Author + information
- Thor Edvardsen, MD, PhD⁎ ()
- ↵⁎Reprint requests and correspondence:
Dr. Thor Edvardsen, Department of Cardiology, Oslo University Hospital, Sognsvannsveien 20, N-0027 Oslo, Norway
Trastuzumab is a humanized monoclonal antibody and is approved for the treatment of patients with human epidermal growth factor receptor II (HER-2) positive breast cancer, in the adjuvant and metastatic settings. It was approved by the U.S. Food and Drug Administration in 1998, but the first studies were not designed to detect any cardiac side effects. Trastuzumab has substantial therapeutic benefits in the treatment of primary breast cancer and was considered to be a revolutionary adjuvant drug to anthracyclines when 2 separate studies about its effects and side effects were published in 2005 (1–3).
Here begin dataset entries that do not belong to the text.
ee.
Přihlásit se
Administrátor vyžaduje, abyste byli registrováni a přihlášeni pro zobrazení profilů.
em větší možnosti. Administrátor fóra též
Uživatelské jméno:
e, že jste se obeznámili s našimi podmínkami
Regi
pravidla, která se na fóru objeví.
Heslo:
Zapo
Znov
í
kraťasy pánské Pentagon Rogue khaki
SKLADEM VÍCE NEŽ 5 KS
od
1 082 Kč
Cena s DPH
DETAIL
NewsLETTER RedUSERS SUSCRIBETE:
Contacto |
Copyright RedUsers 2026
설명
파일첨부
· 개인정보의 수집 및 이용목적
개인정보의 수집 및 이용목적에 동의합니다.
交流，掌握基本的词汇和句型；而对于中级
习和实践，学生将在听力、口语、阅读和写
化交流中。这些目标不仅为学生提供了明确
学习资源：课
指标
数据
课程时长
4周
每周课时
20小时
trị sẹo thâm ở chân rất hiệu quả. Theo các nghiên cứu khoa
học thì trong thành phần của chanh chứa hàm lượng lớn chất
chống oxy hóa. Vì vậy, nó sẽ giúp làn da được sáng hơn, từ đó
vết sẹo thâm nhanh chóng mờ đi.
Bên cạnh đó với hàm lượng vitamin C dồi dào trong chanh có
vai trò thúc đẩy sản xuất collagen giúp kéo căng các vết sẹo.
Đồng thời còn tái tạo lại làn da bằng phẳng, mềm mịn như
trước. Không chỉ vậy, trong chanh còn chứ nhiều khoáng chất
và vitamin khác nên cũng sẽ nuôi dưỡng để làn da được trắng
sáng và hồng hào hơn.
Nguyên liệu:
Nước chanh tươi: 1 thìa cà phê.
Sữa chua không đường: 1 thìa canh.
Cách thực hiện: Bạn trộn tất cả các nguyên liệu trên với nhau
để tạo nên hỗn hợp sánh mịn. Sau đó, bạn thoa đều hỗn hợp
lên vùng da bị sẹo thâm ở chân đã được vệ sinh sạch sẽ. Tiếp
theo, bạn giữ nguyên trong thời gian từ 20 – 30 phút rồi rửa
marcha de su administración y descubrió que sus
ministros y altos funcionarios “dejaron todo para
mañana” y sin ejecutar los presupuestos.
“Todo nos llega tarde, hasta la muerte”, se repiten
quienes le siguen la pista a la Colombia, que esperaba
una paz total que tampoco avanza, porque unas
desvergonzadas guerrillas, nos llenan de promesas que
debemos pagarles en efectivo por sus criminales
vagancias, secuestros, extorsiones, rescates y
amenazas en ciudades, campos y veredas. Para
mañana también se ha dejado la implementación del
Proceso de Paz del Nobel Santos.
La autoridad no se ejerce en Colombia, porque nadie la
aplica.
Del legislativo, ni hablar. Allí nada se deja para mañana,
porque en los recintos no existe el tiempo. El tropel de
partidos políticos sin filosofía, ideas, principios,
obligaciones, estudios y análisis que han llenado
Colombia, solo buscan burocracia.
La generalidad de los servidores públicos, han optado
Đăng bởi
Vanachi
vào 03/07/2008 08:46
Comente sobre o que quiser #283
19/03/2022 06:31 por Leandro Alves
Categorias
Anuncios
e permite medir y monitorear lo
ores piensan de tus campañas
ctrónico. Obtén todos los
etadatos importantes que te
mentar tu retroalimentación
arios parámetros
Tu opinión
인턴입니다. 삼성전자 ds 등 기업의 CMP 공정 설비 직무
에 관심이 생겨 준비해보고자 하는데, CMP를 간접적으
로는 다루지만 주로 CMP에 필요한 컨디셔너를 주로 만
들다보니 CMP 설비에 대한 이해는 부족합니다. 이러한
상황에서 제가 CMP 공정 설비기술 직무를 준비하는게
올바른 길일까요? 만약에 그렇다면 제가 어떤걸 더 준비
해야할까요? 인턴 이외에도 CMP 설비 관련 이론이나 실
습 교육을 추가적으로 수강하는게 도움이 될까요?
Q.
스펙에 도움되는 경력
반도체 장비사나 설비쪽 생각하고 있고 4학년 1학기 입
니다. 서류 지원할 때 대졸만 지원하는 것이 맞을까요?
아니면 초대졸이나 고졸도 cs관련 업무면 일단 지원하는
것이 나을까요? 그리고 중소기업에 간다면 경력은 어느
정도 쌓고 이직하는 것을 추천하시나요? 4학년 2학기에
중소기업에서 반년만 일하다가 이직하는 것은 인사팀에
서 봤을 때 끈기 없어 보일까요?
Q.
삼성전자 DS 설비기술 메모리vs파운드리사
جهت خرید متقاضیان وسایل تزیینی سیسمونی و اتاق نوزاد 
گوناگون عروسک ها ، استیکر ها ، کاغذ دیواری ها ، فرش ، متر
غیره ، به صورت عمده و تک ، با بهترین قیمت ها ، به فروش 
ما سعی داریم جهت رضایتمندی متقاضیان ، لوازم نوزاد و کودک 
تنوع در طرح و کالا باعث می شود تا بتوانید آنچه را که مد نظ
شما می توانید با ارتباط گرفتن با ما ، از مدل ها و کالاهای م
However, the antibody has been associated with risk of development of cardiotoxicity. This risk is further increased when combined with anthracycline chemotherapy, which itself is strongly associated with cardiac toxicity. Up to one-fourth of all patients receiving trastuzumab have been reported to develop ventricular dysfunction. Most of the reported cardiac effects have been regarded as mild-to-moderate, asymptomatic, reversible, and manageable by medications (4,5).
In their paper in this issue of the Journal, Fallah-Rad et al. (6) use tissue Doppler and strain echocardiographic methods to reveal early signs of decreased ventricular function in patients receiving trastuzumab.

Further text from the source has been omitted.